In the Manhattan neighborhood of Tribeca, small business owner Lars Akerlund was also putting the finishing touches on an expansion last October, getting ready to open the flagship location of Fika, his small chain of chocolate shops. Then, the storm hit.

“Everything was destroyed,” says Akerlund, including interiors, machinery and equipment, and inventory. Losses totaled $600,000 at the downtown location, and uptown, Fika was closed for a period of time due to electrical outages.

“I wasn’t stressed out when I saw the damages,” says Akerlund, who felt secure thanks to extensive insurance policies. Then the insurance company said they wouldn’t pay out, because the flooding came from the ocean, rather than a burst pipe or rain.

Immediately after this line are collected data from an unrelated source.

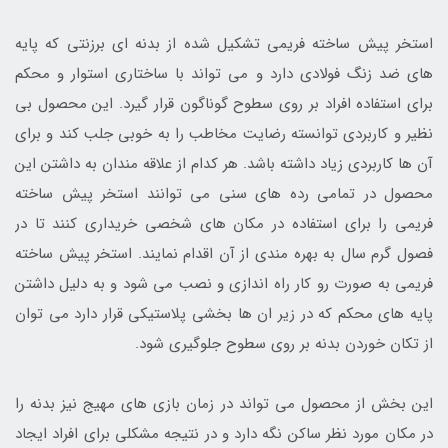
استخر پیش ساخته فریمی تشکیل شده از بدنه ای برزنتی که پایه
های ضد زنگ فولادی دارد و می تواند با ساختاری استوار و محکم
برای استفاده افراد بر روی سطوح گوناگون قرار گیرد. این محصول بی
نظیر و کاربردی توانسته رضایت مخاطب را به خوبی جلب کند و برای
آن ها کاربردی زیاد داشته باشد. هر کدام از علاقه مندان به داشتن این
محصول در تمامی رده های سنی می توانند استخر پیش ساخته
فریمی را برای استفاده در مکان های شخصی خریداری کنند تا در
فصول گرم سال به بهره مندی از آن اقدام نمایند. استخر پیش ساخته
فریمی به صورت رو کار راه اندازی و نصب می شود و به دلیل داشتن
پایه های محکم که در زیر ان ها بخشی پلاستیکی قرار دارد می توان
از تکان خوردن بدنه بر روی سطوح جلوگیری شود.
این بخش از محصول می تواند در زمان بازی های مهیج نیز بدنه را
در مکان مورد نظر ساکن نگه دارد و در نتیجه مشکلی برای افراد ایجاد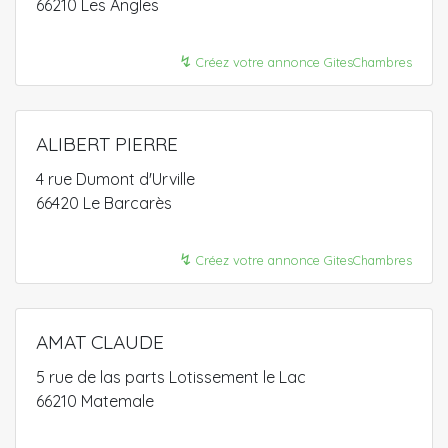
66210 Les Angles
↯
Créez votre annonce GitesChambres
ALIBERT PIERRE
4 rue Dumont d'Urville
66420 Le Barcarès
↯
Créez votre annonce GitesChambres
AMAT CLAUDE
5 rue de las parts Lotissement le Lac
66210 Matemale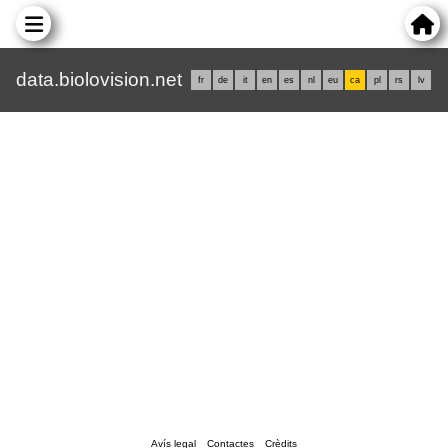
data.biolovision.net
fr
de
it
en
es
nl
eu
ca
pl
rs
lv
Avís legal
Contactes
Crèdits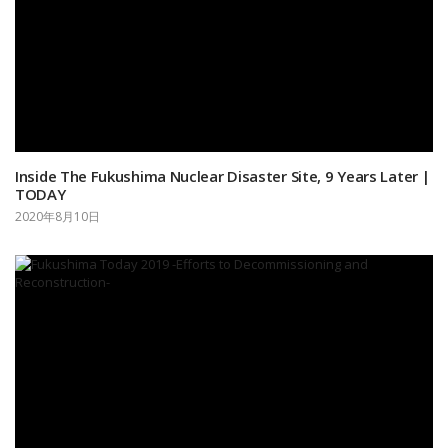
Inside The Fukushima Nuclear Disaster Site, 9 Years Later |
TODAY
2020年8月10日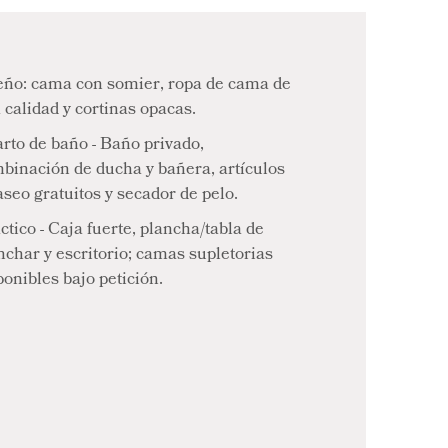
ño: cama con somier, ropa de cama de
a calidad y cortinas opacas.
rto de baño - Baño privado,
binación de ducha y bañera, artículos
aseo gratuitos y secador de pelo.
ctico - Caja fuerte, plancha/tabla de
nchar y escritorio; camas supletorias
ponibles bajo petición.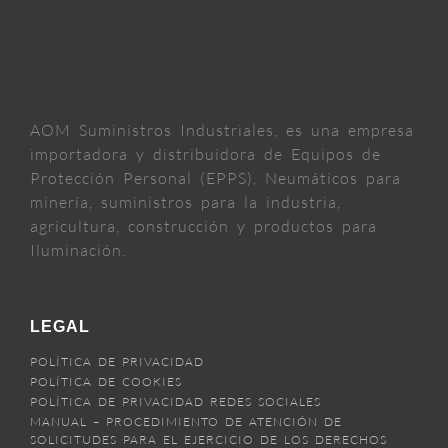
AOM Suministros Industriales, es una empresa
importadora y distribuidora de Equipos de
Protección Personal (EPPS), Neumáticos para
minería, suministros para la industria,
agricultura, construcción y productos para
Iluminación.
LEGAL
POLÍTICA DE PRIVACIDAD
POLÍTICA DE COOKIES
POLÍTICA DE PRIVACIDAD REDES SOCIALES
MANUAL – PROCEDIMIENTO DE ATENCIÓN DE
SOLICITUDES PARA EL EJERCICIO DE LOS DERECHOS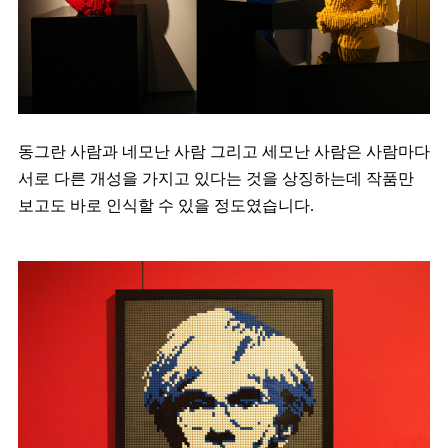
동그란 사람과 네모난 사람 그리고 세모난 사람은 사람마다
서로 다른 개성을 가지고 있다는 것을 상징하는데 작품만
보고도 바로 인식할 수 있을 정도였습니다.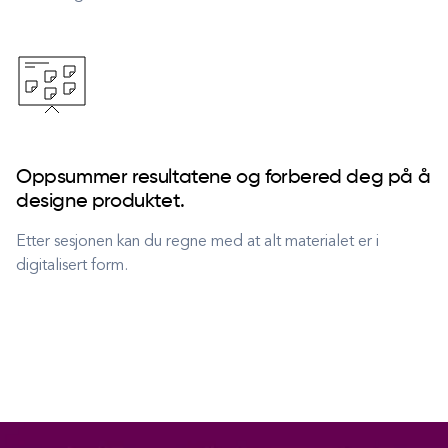
Oppsummer resultatene og forbered deg på å
designe produktet.
Etter sesjonen kan du regne med at alt materialet er i
digitalisert form.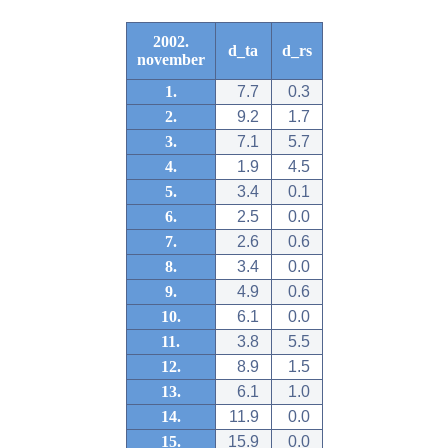
2002.
d_ta
d_rs
november
1.
7.7
0.3
2.
9.2
1.7
3.
7.1
5.7
4.
1.9
4.5
5.
3.4
0.1
6.
2.5
0.0
7.
2.6
0.6
8.
3.4
0.0
9.
4.9
0.6
10.
6.1
0.0
11.
3.8
5.5
12.
8.9
1.5
13.
6.1
1.0
14.
11.9
0.0
15.
15.9
0.0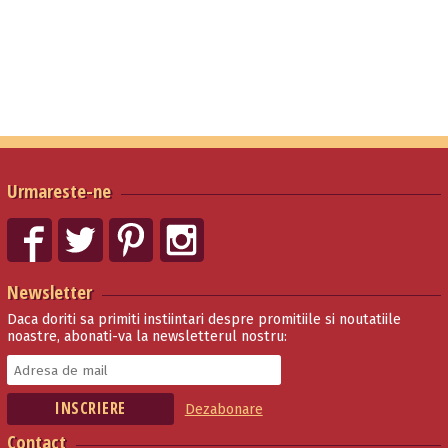
Urmareste-ne
Newsletter
Daca doriti sa primiti instiintari despre promitiile si noutatiile
noastre, abonati-va la newsletterul nostru:
Dezabonare
Contact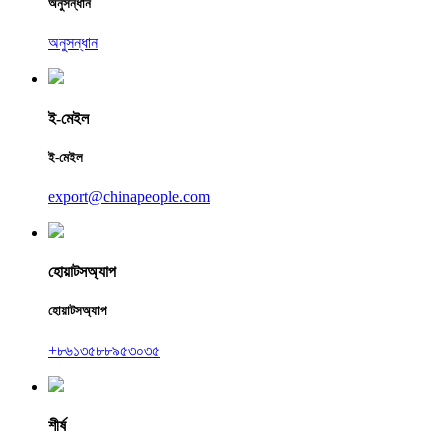
অনুসন্ধান
অনুসন্ধান
ই-মেইল
ই-মেইল
export@chinapeople.com
হোয়াটসঅ্যাপ
হোয়াটসঅ্যাপ
+৮৬১৩৫৮৮৯৫৩০৩৫
শীর্ষ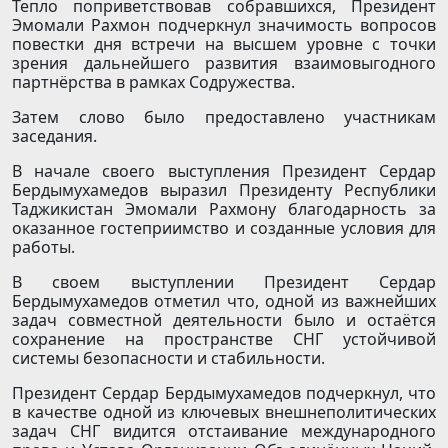
Тепло поприветствовав собравшихся, Президент
Эмомали Рахмон подчеркнул значимость вопросов
повестки дня встречи на высшем уровне с точки
зрения дальнейшего развития взаимовыгодного
партнёрства в рамках Содружества.
Затем слово было предоставлено участникам
заседания.
В начале своего выступления Президент Сердар
Бердымухамедов выразил Президенту Республики
Таджикистан Эмомали Рахмону благодарность за
оказанное гостеприимство и созданные условия для
работы.
В своем выступлении Президент Сердар
Бердымухамедов отметил что, одной из важнейших
задач совместной деятельности было и остаётся
сохранение на пространстве СНГ устойчивой
системы безопасности и стабильности.
Президент Сердар Бердымухамедов подчеркнул, что
в качестве одной из ключевых внешнеполитических
задач СНГ видится отстаивание международного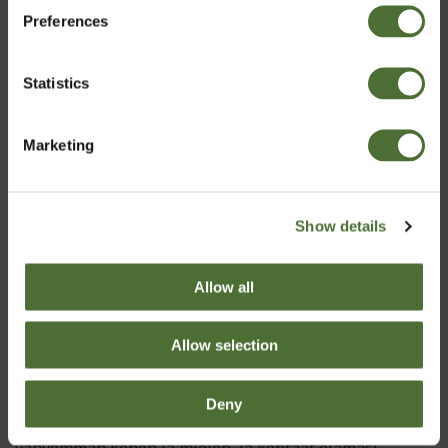
Preferences
Finland
Statistics
Vahvista
Näyttää siltä, että vanha sanonta "aamiainen on päivän
tärkein ateria" ei olekaan myytti. Joten syö hyvin,
Marketing
päiväsi riippuu siitä!
Show details
Allow all
Allow selection
Deny
Harrasta liikuntaa josta pidät. Saat siitä energiaa sekä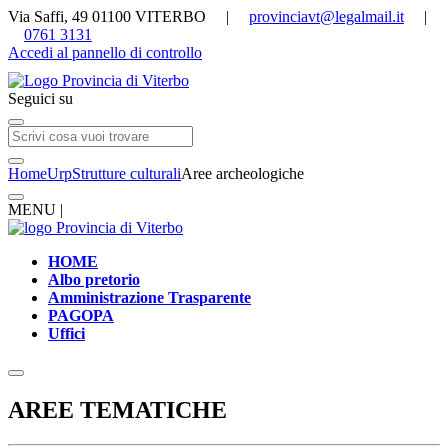
Via Saffi, 49 01100 VITERBO |
provinciavt@legalmail.it
|
0761 3131
Accedi al pannello di controllo
Seguici su
Home
Urp
Strutture culturali
Aree archeologiche
MENU |
HOME
Albo pretorio
Amministrazione Trasparente
PAGOPA
Uffici
AREE TEMATICHE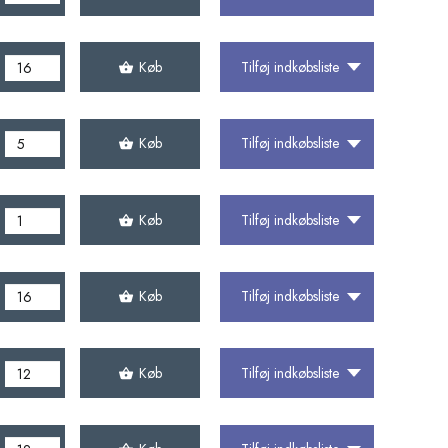
Køb
Tilføj indkøbsliste
Køb
Tilføj indkøbsliste
Køb
Tilføj indkøbsliste
Køb
Tilføj indkøbsliste
Køb
Tilføj indkøbsliste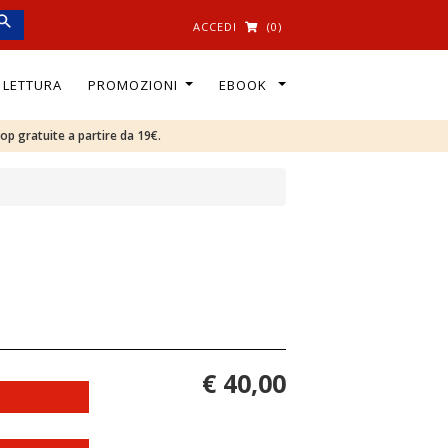
ACCEDI
(0)
I LETTURA
PROMOZIONI
EBOOK
oop gratuite a partire da 19€.
€ 40,00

“I really panicked then – the first thought went to our [30] employees,” he says.

As he racked up $150,000 on credit cards, Akerlund started the application for SBA loans. While he admits the process was long, and he understands others’ frustration, he says he wouldn’t be here today without the SBA, which gave him a $550,000, 30-year loan.

While construction took nearly five months, Akerlund says Fika is back and now better than ever.

“I try not to brag too much, but we’re opening up six new stores and employing almost 50 new people in the next year,” says Akerlund.

Turning to the Community

No matter their current state, the small business owners say the experience taught them the value of community and opened their eyes to the kindness of neighbors.

“We’re lucky we’re alive and able to renew – that’s the most important,” says Typaldos, who attended a Sandy anniversary 5K run over the weekend held by the church in her town that helped feed people during the storm.

“You met your neighbor you might not have known,” says Typaldos.

Sodano agrees, looking back one year ago to when he was sitting in a Wegman’s grocery store, trying to access WiFi.

“It was a bit of a grim time, but being with your neighbors and fellow businesspeople … that camaraderie got us through it all,” says Sodano.

Akerlund says Sandy opened his eyes to the spirit of New York.

“I’m amazed … I’m from Sweden, and you can say whatever you want about New York, but when the s*** hits the fan, people come together. We have proof of that from 9/11 or any big disaster,” says Akerlund. He says he was amazed that customers and suppliers reached out to offer their support and help – even his landlord allowed him to delay payments until he could get the business up and running.

And all the business owners agree that flood risk or not, leaving their neighborhoods wasn’t an option on the table.

“This has been my dream … to close our doors was never on my mind,” says Akerlund.